Hospitals are merging at an unprecedented pace, with mergers and acquisitions consolidating the healthcare industry. Integrating two businesses can be difficult, especially for the smaller player in the transaction, who may have less power in negotiating the merger. A medical equipment appraisal can help ease the transition during a hospital merger by determining an objective value of important business assets. Here's what you need to know about a medical equipment appraisal before a hospital merger.
What a Medical Equipment Appraisal Tells You
In a medical equipment appraisal, an appraiser with demonstrated knowledge of the industry will determine the true value of all medical equipment. An appraisal will help you estimate the replacement cost or remaining useful life of the equipment. These figures helps with tax purposes, by helping you determine the appropriate amount of depreciation to take or by determining the true worth of all business assets. Lastly, appraising medical equipment also shows you the fair market value of all equipment, which comes in use when negotiating the terms of the merger or acquisition.

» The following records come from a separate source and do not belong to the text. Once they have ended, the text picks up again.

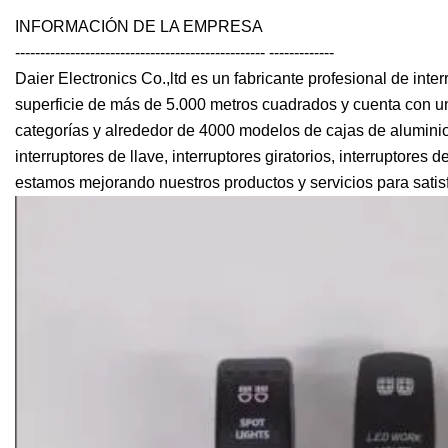
INFORMACIÓN DE LA EMPRESA
-------------------------------------------------- -------------
Daier Electronics Co.,ltd es un fabricante profesional de int
superficie de más de 5.000 metros cuadrados y cuenta con un
categorías y alrededor de 4000 modelos de cajas de aluminio,
interruptores de llave, interruptores giratorios, interruptores
estamos mejorando nuestros productos y servicios para satisf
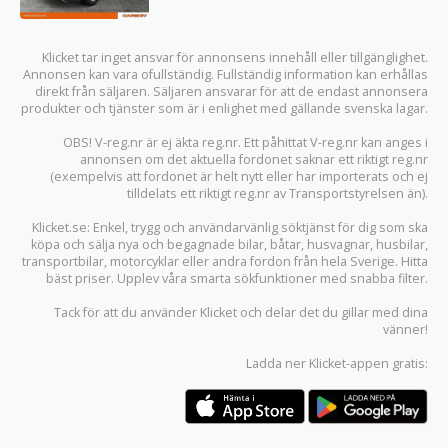
Klicket tar inget ansvar för annonsens innehåll eller tillgänglighet.
Annonsen kan vara ofullständig. Fullständig information kan erhållas
direkt från säljaren. Säljaren ansvarar för att de endast annonsera
produkter och tjänster som är i enlighet med gällande svenska lagar.
OBS! V-reg.nr är ej äkta reg.nr. Ett påhittat V-reg.nr kan anges i
annonsen om det aktuella fordonet saknar ett riktigt reg.nr
(exempelvis att fordonet är helt nytt eller har importerats och ej
tilldelats ett riktigt reg.nr av Transportstyrelsen än).
Klicket.se
: Enkel, trygg och användarvänlig söktjänst för dig som ska
köpa och sälja
nya och begagnade bilar
,
båtar
,
husvagnar
,
husbilar
,
transportbilar
,
motorcyklar
eller andra fordon från hela Sverige. Hitta
bäst priser. Upplev våra smarta sökfunktioner med snabba filter.
Tack för att du använder
Klicket
och delar det du gillar med dina
vänner!
Ladda ner
Klicket-appen
gratis:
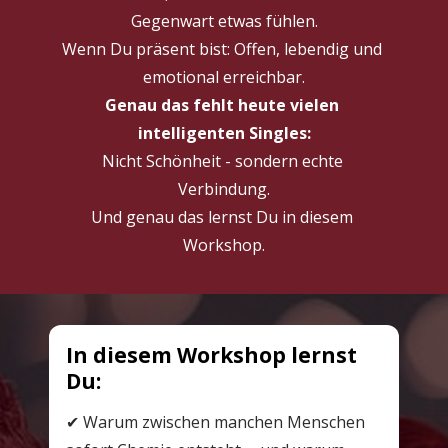
Gegenwart etwas fühlen.
Wenn Du präsent bist: Offen, lebendig und 
emotional erreichbar.
Genau das fehlt heute vielen 
intelligenten Singles:
Nicht Schönheit - sondern echte 
Verbindung.
Und genau das lernst Du in diesem 
Workshop.
In diesem Workshop lernst 
Du:
✔ Warum zwischen manchen Menschen 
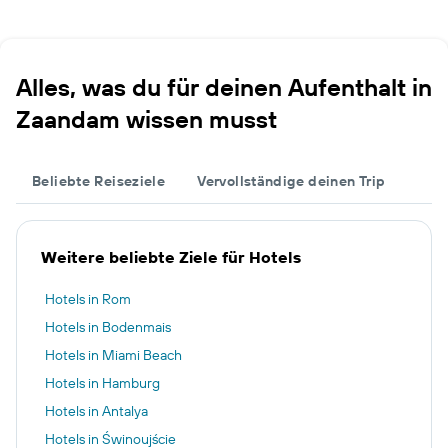
Alles, was du für deinen Aufenthalt in
Zaandam wissen musst
Beliebte Reiseziele
Vervollständige deinen Trip
Weitere beliebte Ziele für Hotels
Hotels in Rom
Hotels in Bodenmais
Hotels in Miami Beach
Hotels in Hamburg
Hotels in Antalya
Hotels in Świnoujście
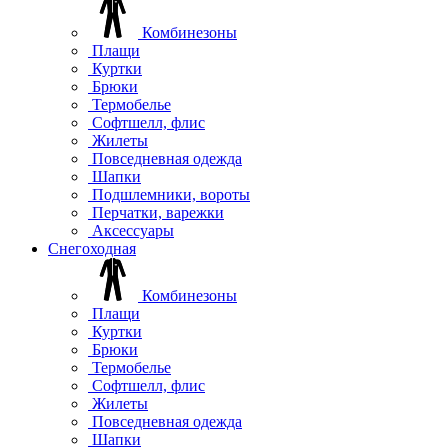
Комбинезоны
Плащи
Куртки
Брюки
Термобелье
Софтшелл, флис
Жилеты
Повседневная одежда
Шапки
Подшлемники, вороты
Перчатки, варежки
Аксессуары
Снегоходная
Комбинезоны
Плащи
Куртки
Брюки
Термобелье
Софтшелл, флис
Жилеты
Повседневная одежда
Шапки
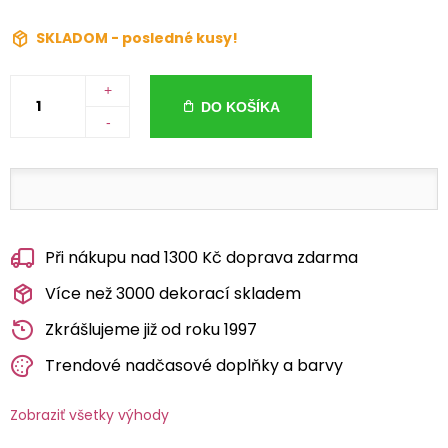
SKLADOM - posledné kusy!
+
DO KOŠÍKA
-
Při nákupu nad 1300 Kč doprava zdarma
Více než 3000 dekorací skladem
Zkrášlujeme již od roku 1997
Trendové nadčasové doplňky a barvy
Zobraziť všetky výhody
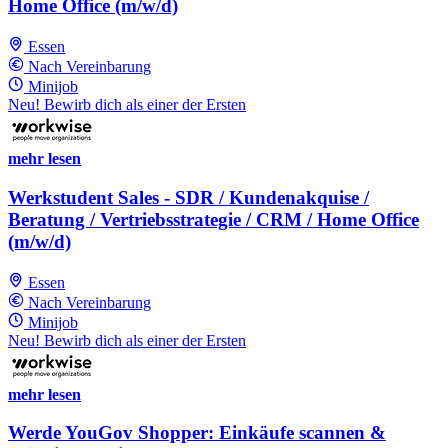
Home Office (m/w/d)
Essen
Nach Vereinbarung
Minijob
Neu! Bewirb dich als einer der Ersten
mehr lesen
Werkstudent Sales - SDR / Kundenakquise /
Beratung / Vertriebsstrategie / CRM / Home Office
(m/w/d)
Essen
Nach Vereinbarung
Minijob
Neu! Bewirb dich als einer der Ersten
mehr lesen
Werde YouGov Shopper: Einkäufe scannen &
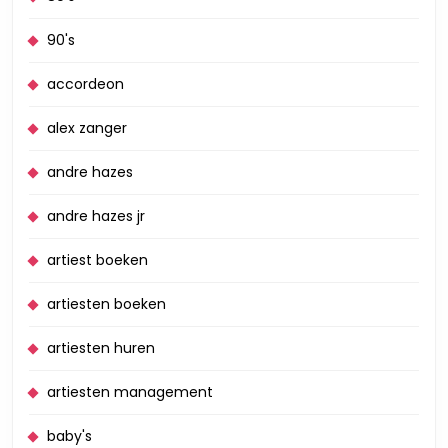
90's
accordeon
alex zanger
andre hazes
andre hazes jr
artiest boeken
artiesten boeken
artiesten huren
artiesten management
baby's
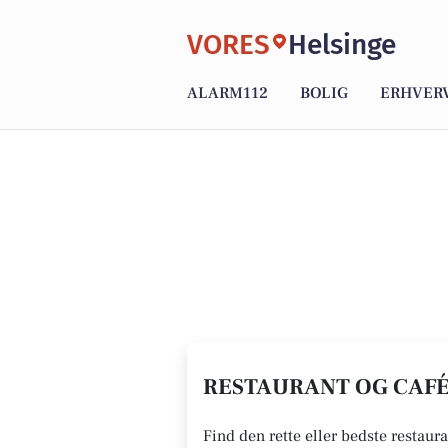
VORES
Helsinge
ALARM112
BOLIG
ERHVER
RESTAURANT OG CAFÉ 
Find den rette eller bedste restaura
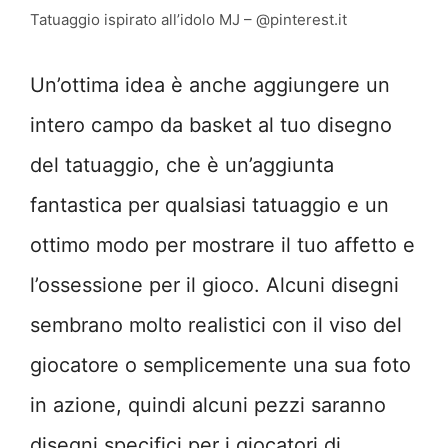
Tatuaggio ispirato all’idolo MJ – @pinterest.it
Un’ottima idea è anche aggiungere un
intero campo da basket al tuo disegno
del tatuaggio, che è un’aggiunta
fantastica per qualsiasi tatuaggio e un
ottimo modo per mostrare il tuo affetto e
l’ossessione per il gioco. Alcuni disegni
sembrano molto realistici con il viso del
giocatore o semplicemente una sua foto
in azione, quindi alcuni pezzi saranno
disegni specifici per i giocatori di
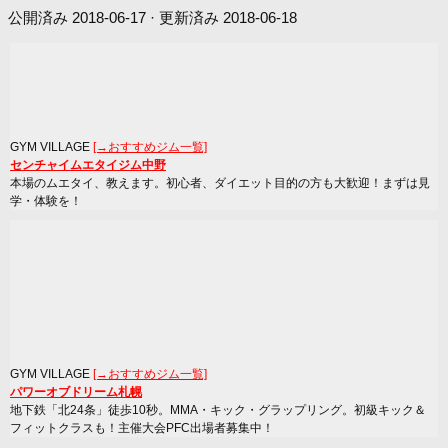
公開済み
2018-06-17
· 更新済み
2018-06-18
GYM VILLAGE
[→おすすめジム一覧]
センチャイムエタイジム中野
本場のムエタイ、教えます。初心者、ダイエット目的の方も大歓迎！まずは見
学・体験を！
GYM VILLAGE
[→おすすめジム一覧]
パワーオブドリーム札幌
地下鉄「北24条」徒歩10秒。MMA・キック・グラップリング。初級キック＆
フィットクラスも！主催大会PFC出場者募集中！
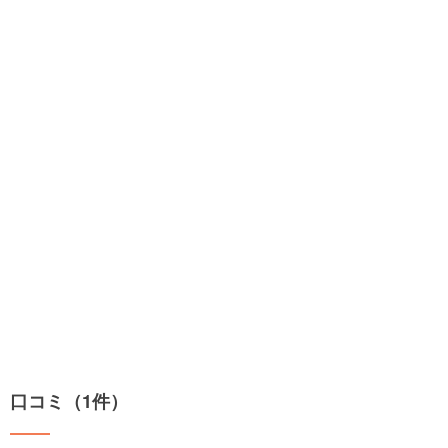
口コミ（1件）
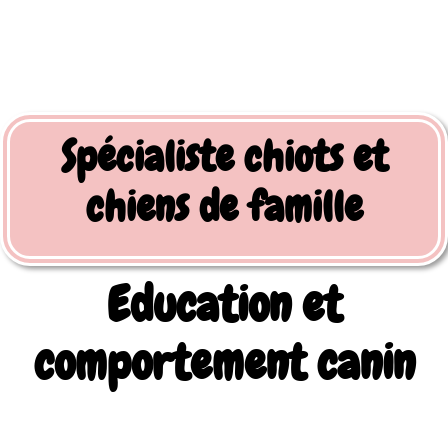
Spécialiste chiots et
chiens de famille
Education et
comportement canin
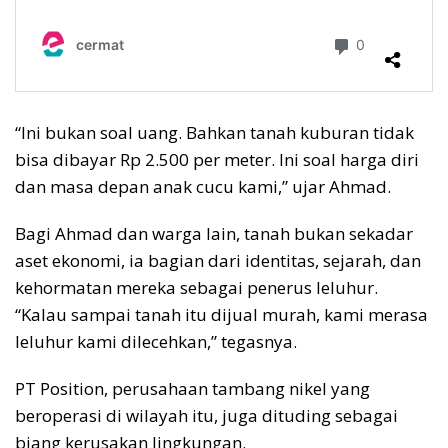
“Ini bukan soal uang. Bahkan tanah kuburan tidak
bisa dibayar Rp 2.500 per meter. Ini soal harga diri
dan masa depan anak cucu kami,” ujar Ahmad.
Bagi Ahmad dan warga lain, tanah bukan sekadar
aset ekonomi, ia bagian dari identitas, sejarah, dan
kehormatan mereka sebagai penerus leluhur.
“Kalau sampai tanah itu dijual murah, kami merasa
leluhur kami dilecehkan,” tegasnya.
PT Position, perusahaan tambang nikel yang
beroperasi di wilayah itu, juga dituding sebagai
biang kerusakan lingkungan.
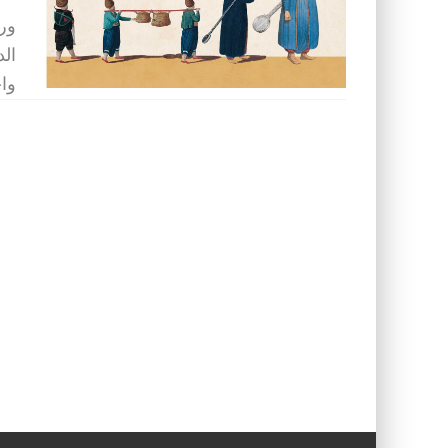
ورد
الد
واخ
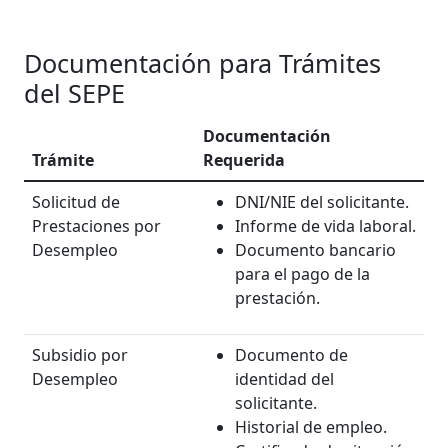
Documentación para Trámites
del SEPE
Documentación
Trámite
Requerida
Solicitud de
DNI/NIE del solicitante.
Prestaciones por
Informe de vida laboral.
Desempleo
Documento bancario
para el pago de la
prestación.
Subsidio por
Documento de
Desempleo
identidad del
solicitante.
Historial de empleo.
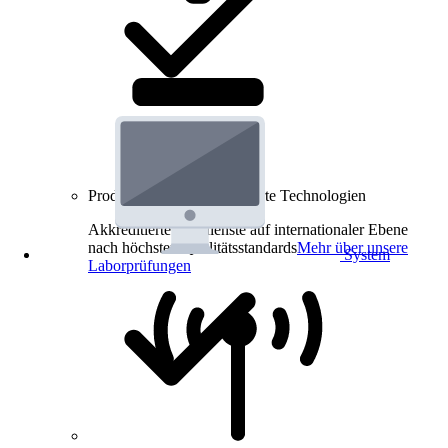
Produkt-Prüfungen für smarte Technologien
Akkreditierte Prüfdienste auf internationaler Ebene
nach höchsten Qualitätsstandards
Mehr über unsere
System
Laborprüfungen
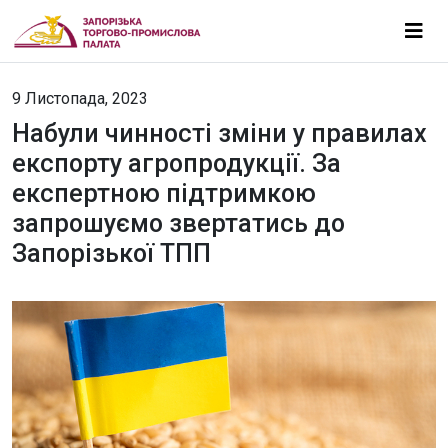
9 Листопада, 2023
Набули чинності зміни у правилах
експорту агропродукції. За
експертною підтримкою
запрошуємо звертатись до
Запорізької ТПП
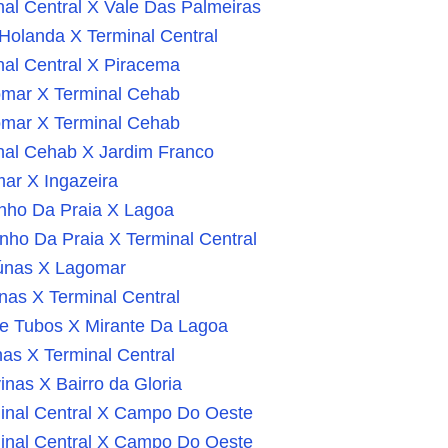
al Central X Vale Das Palmeiras
Holanda X Terminal Central
al Central X Piracema
mar X Terminal Cehab
mar X Terminal Cehab
nal Cehab X Jardim Franco
ar X Ingazeira
nho Da Praia X Lagoa
ho Da Praia X Terminal Central
únas X Lagomar
as X Terminal Central
e Tubos X Mirante Da Lagoa
as X Terminal Central
nas X Bairro da Gloria
inal Central X Campo Do Oeste
inal Central X Campo Do Oeste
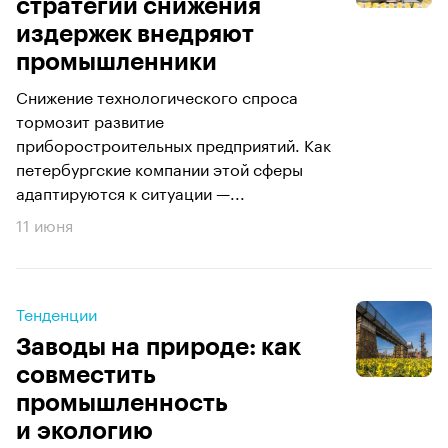
стратегии снижения
издержек внедряют
промышленники
Снижение технологического спроса
тормозит развитие
приборостроительных предприятий. Как
петербургские компании этой сферы
адаптируются к ситуации —...
11 июня
Тенденции
Заводы на природе: как
совместить
промышленность
и экологию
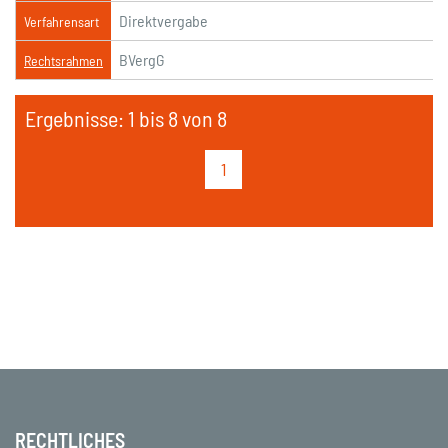
Direktvergabe
Verfahrensart
BVergG
Rechtsrahmen
Ergebnisse: 1 bis 8 von 8
1
RECHTLICHES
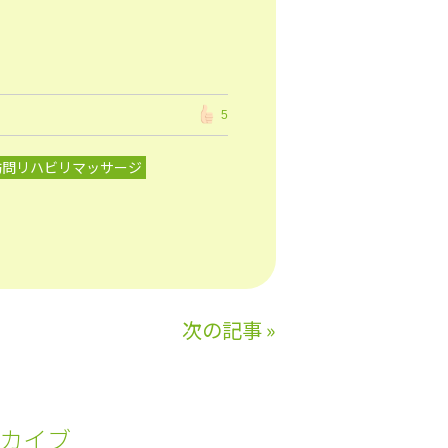
5
訪問リハビリマッサージ
次の記事
»
カイブ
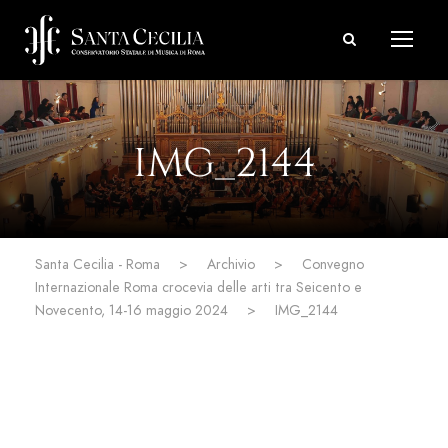
IMG_2144
Santa Cecilia - Roma
>
Archivio
>
Convegno
Internazionale Roma crocevia delle arti tra Seicento e
Novecento, 14-16 maggio 2024
>
IMG_2144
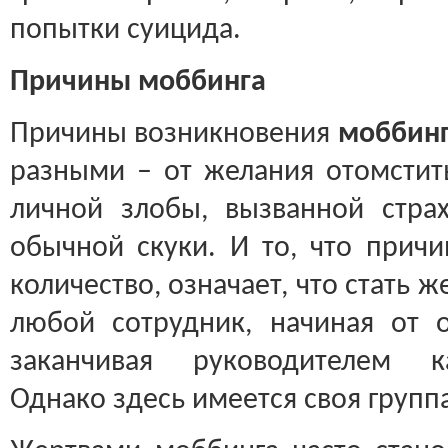
попытки суицида.
Причины моббинга
Причины возникновения
моббинг
разными – от желания отомстит
личной злобы, вызванной стра
обычной скуки. И то, что прич
количество, означает, что стать
любой сотрудник, начиная от 
заканчивая руководителем ка
Однако здесь имеется своя группа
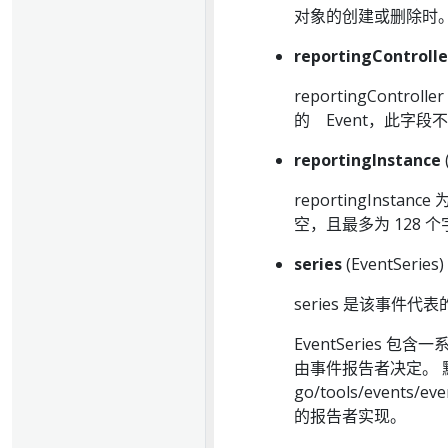
对象的创建或删除时
reportingControlle
reportingCont
的 Event，此字段
reportingInstance
reportingInstan
空，且最多为 128 
series
(EventSeries)
series 是该事件
EventSeries 
由事件报告者决定。 默认事
go/tools/event
的报告者实现。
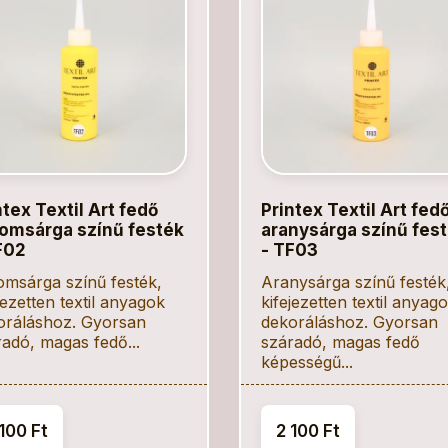
ntex Textil Art fedő
Printex Textil Art fed
romsárga színű festék
aranysárga színű fes
F02
- TF03
omsárga színű festék,
Aranysárga színű festék
jezetten textil anyagok
kifejezetten textil anyag
oráláshoz. Gyorsan
dekoráláshoz. Gyorsan
adó, magas fedő...
száradó, magas fedő
képességű...
100 Ft
2 100 Ft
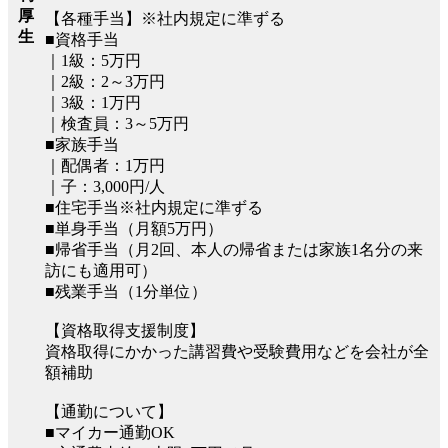
厚
【各種手当】※社内規定に準ずる
生
■資格手当
｜1級：5万円
｜2級：2～3万円
｜3級：1万円
｜検査員：3～5万円
■家族手当
｜配偶者：1万円
｜子：3,000円/人
■住宅手当※社内規定に準ずる
■単身手当（月額5万円）
■帰省手当（月2回、本人の帰省または家族1名分の来
訪にも適用可）
■残業手当（1分単位）
【資格取得支援制度】
資格取得にかかった講習費や受験費用などを会社が全
額補助
【通勤について】
■マイカー通勤OK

It is fairly easy to identify the value of common medical equipment, such as MRI machines. For rare equipment, the appraiser may need to do extensive research. By reaching out to the manufacturer, identifying potential buyers, or searching out comparable equipment, the appraiser can value the machinery.
By taking the value of their medical equipment and their personnel, hospitals can determine their relative worth when being acquired or merging with a competitor.
The IRS will generally require an appraisal during hospital mergers. To satisfy the IRS, the appraiser will need to follow a specific set of criteria.
How an Appraisal Helps in Hospital Mergers
Without an appraisal, both parties would be relying on best guesses of equipment value, or book values that show what an item might be worth in a theoretical situation. When something as important as a merger taking place, all equipment must be accurately valued so the terms of the deal can proceed.
Medical equipment appraisals can help equalize diverse companies. If one player in the merger is a specialist, for instance a prosthetics lab with pricey and rare equipment, determining objective value without an appraisal can be impossible.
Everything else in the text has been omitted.